Opinião: a hipocrisia dos clubes ao disponibilizarem seus estádios aos times do Sul
- Kaliandra Alves Dias
- 9 de mai. de 2024
- 3 min de leitura
Das 497 cidades do RS, 425 foram atingidas direta ou indiretamente pelas enchentes
A rotina foi alterada no cotidiano dos gaúchos. Há quase duas semanas, o nosso Estado foi destruído pela força da chuva e dos rios.
Famílias perderam suas mães, seus pais, seus avós e seus filhos. Outras perderam seus animais de estimação. Entre os relatos, um pai que precisou colocar, na mochila, a filha recém-nascida de apenas oito dias de vida. O instinto de sobrevivência clama!
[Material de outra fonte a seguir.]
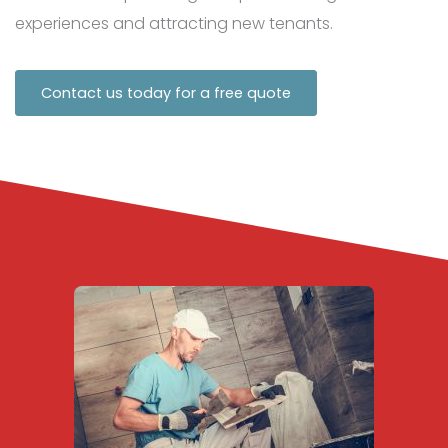
experiences and attracting new tenants.
Contact us today for a free quote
O resto do Brasil vive; enquanto nós, gaúchos, encontramos uma maneira de sobreviver, de ajudar aqueles que perderam tudo e, até mesmo aqueles que têm tão pouco, divide o pacote que além de amenizar a fome também carrega consigo a esperança.
No meio de tanta destruição e tristeza, jogadores de Grêmio e Internacional foram para a linha de frente. Além das doações de alimentos, produtos de higiene e limpeza, também estão ajudando a resgatar outras vidas. Atletas que antes buscavam nos proporcionar alegrias, agora vivem a angústia e esperança de um renascer que, ao que tudo indica, ainda vai demorar a surgir.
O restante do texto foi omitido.